On my journey, I met people in bureaucratic organizations and bland industries who were absolutely committed to their work. That commitment sustained them through slow stretches and setbacks. They never watched the clock, never dreaded Mondays, never worried about the years passing by. They didn’t wonder where they belonged in life. They were phenomenally productive and confident in their value. In places unusual and unexpected, they had found their calling, and those callings were as idiosyncratic as each individual.

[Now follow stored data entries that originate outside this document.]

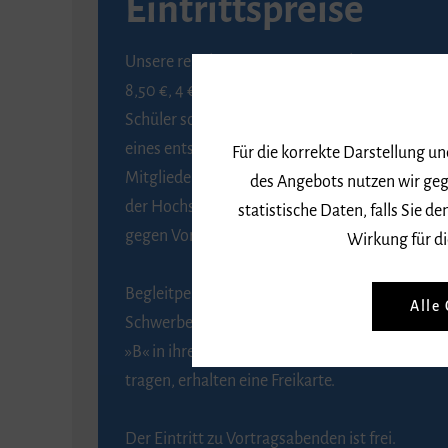
Eintrittspreise
Unsere regulären Eintrittspreise betragen
8,50 €, 4 € ermäßigt für Schülerinnen und
Schüler sowie Studierende gegen Vorlage
eines entsprechenden Nachweises, 6 € für
Für die korrekte Darstellung u
Mitglieder der Gesellschaft zur Förderung
des Angebots nutzen wir geg
der Hochschule für Musik Freiburg e. V.
statistische Daten, falls Sie
gegen Vorlage des Mitgliedsausweises.
Wirkung für di
Begleitpersonen von Menschen mit
Alle
Schwerbehinderung, die das Merkzeichen
»B« in ihrem Schwerbehindertenausweis
tragen, erhalten eine Freikarte.
Der Eintritt zu Vortragsabenden ist frei.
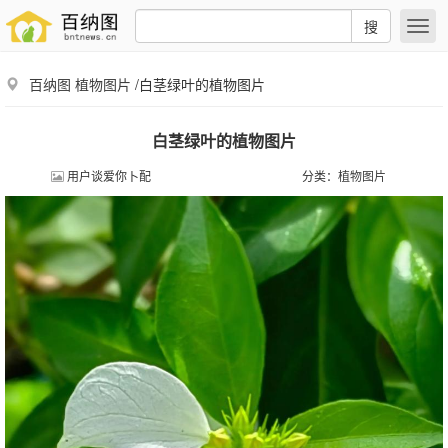
搜
百纳图
植物图片
/白茎绿叶的植物图片
白茎绿叶的植物图片
用户谈爱你卜配
分类：
植物图片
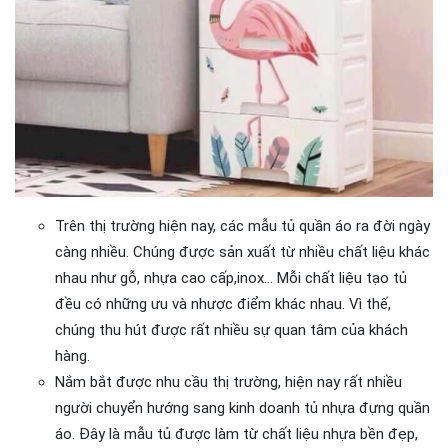
Trên thị trường hiện nay, các mẫu tủ quần áo ra đời ngày
càng nhiều. Chúng được sản xuất từ nhiều chất liệu khác
nhau như gỗ, nhựa cao cấp,inox… Mỗi chất liệu tạo tủ
đều có những ưu và nhược điểm khác nhau. Vì thế,
chúng thu hút được rất nhiều sự quan tâm của khách
hàng.
Nắm bắt được nhu cầu thị trường, hiện nay rất nhiều
người chuyển hướng sang kinh doanh tủ nhựa đựng quần
áo. Đây là mẫu tủ được làm từ chất liệu nhựa bền đẹp,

And this is where the second big insight came in: Your calling isn’t something you inherently “know,” some kind of destiny. Far from it. Almost all of the people I interviewed found their calling after great difficulty. They had made mistakes before getting it right. For instance, the catfish farmer used to be an investment banker, the truck driver had been an entertainment lawyer, a chef had been an academic, and the police officer was a Harvard MBA. Everyone discovered latent talents that weren’t in their skill sets at age 25.
Most of us don’t get epiphanies. We only get a whisper — a faint urge. That’s it. That’s the call. It’s up to you to do the work of discovery, to connect it to an answer. Of course, there’s never a single right answer. At some point, it feels right enough that you choose, and the energy formerly spent casting about is now devoted to making your choice fruitful.
This lesson in late, hard-fought discovery is good news. What it means is that today’s confused can be tomorrow’s dedicated. The current difficult climate serves as a form of reckoning. The tougher the times, the more clarity you gain about the difference between what really matters and what you only pretend to care about. The funny thing is that most people have good instincts about where they belong but make poor choices and waste productive years on the wrong work. Why we do this cuts to the heart of the question, What should I do with my life?
ATTITUDE Is the Biggest Obstacle
Environment matters, but in the end, when it comes to tackling the question, What should I do with my life? it really is all in your head. The first psychological stumbling block that keeps people from finding themselves is that they feel guilty for simply taking the quest seriously. They think that it’s a self-indulgent privilege of the educated upper class. Working-class people manage to be happy without trying to “find themselves,” or so the myth goes.
But I found that just about anybody can find this question important. It’s not just for free agents, knowledge workers, and serial entrepreneurs. They might have fewer choices, but they still care.
Probably the most debilitating obstacle to taking on The Question is the fear that making a choice is a one-way ride, that starting down a path means closing a door forever.
“Keeping your doors open” is a trap. It’s an excuse to stay involved.
Asking “What Should I Do With My Life?” is the modern, secular version of the great timeless questions about our identity. Asking The Question aspires to end the conflict between who you are and what you do. Answering The Question is the way to protect yourself from being lathed into someone you’re not. What is freedom for if not the chance to define for yourself who you are?